AI in Math deals with mathematics in a constructive manner so that reasoning becomes automated, less laborious, and less error-prone. For algorithms, the question becomes how to automate analyses for specific problems. For the first time, this work provides an automatic method for approximation analysis on a well-studied problem in theoretical computer science: computing approximate Nash equilibria in two-player games. We observe that such algorithms can be reformulated into a search-and-mix paradigm, which involves a search phase followed by a mixing phase. By doing so, we are able to fully automate the procedure of designing and analyzing the mixing phase. For example, we illustrate how to perform our method with a program to analyze the approximation bounds of all the algorithms in the literature. Same approximation bounds are computed without any hand-written proof. Our automatic method heavily relies on the LP-relaxation structure in approximate Nash equilibria. Since many approximation algorithms and online algorithms adopt the LP relaxation, our approach may be extended to automate the analysis of other algorithms.

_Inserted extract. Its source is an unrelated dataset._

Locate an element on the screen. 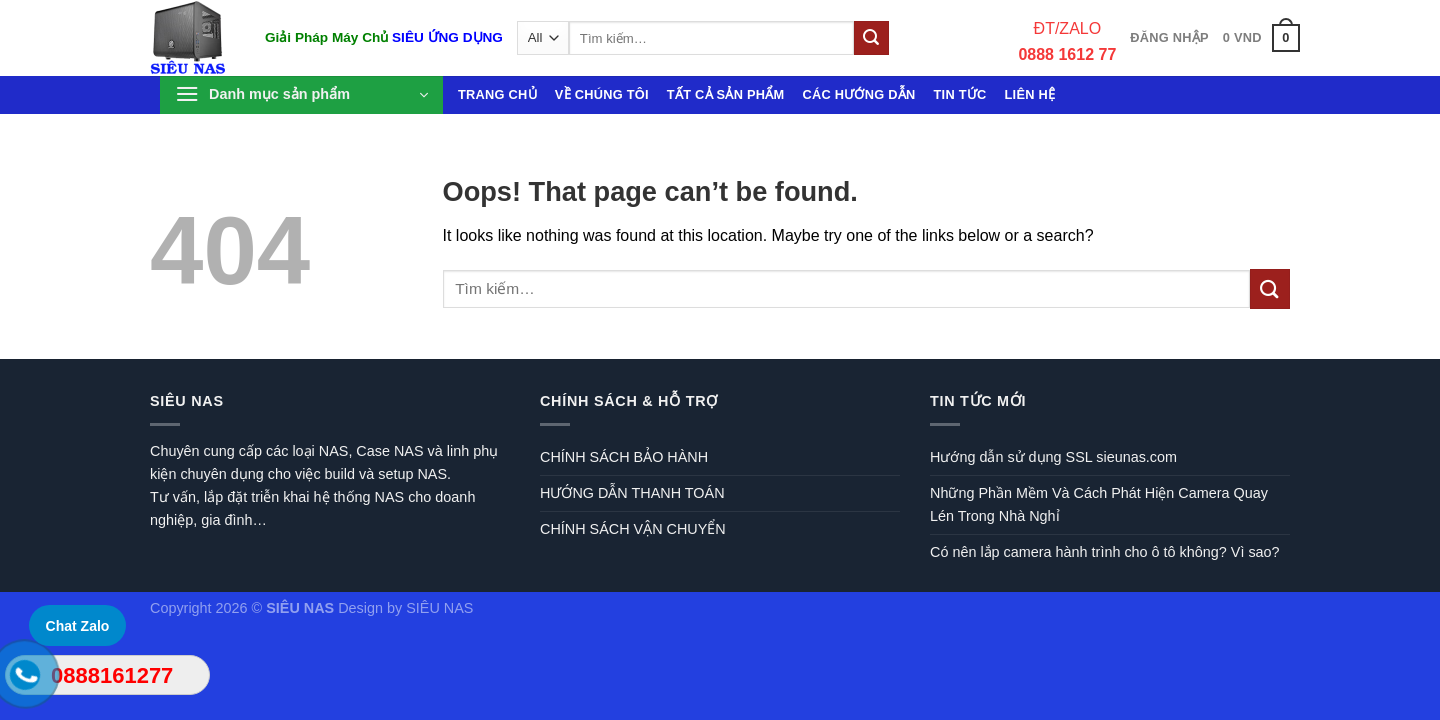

翻译：AI数学以构造性方式处理数学问题，使推理过程自动化、减少劳动量并降低出错概率。对于算法而言，关键问题在于如何针对特定问题实现分析自动化。本研究首次为理论计算机科学中一个经典问题——双人博弈中的近似纳什均衡计算——提供了自动化的近似分析方法。我们观察到此类算法可重构为"搜索-混合"范式：首先执行搜索阶段，随后进行混合阶段。通过这一重构，我们能够完全自动化混合阶段的设计与分析流程。例如，我们演示了如何编写程序对文献中所有算法进行近似界分析，无需任何人工推导即可计算出相同的近似界。该自动化方法高度依赖于近似纳什均衡中的线性规划松弛结构。由于许多近似算法和在线算法都采用线性规划松弛技术，我们的方法有望推广至其他算法的自动化分析。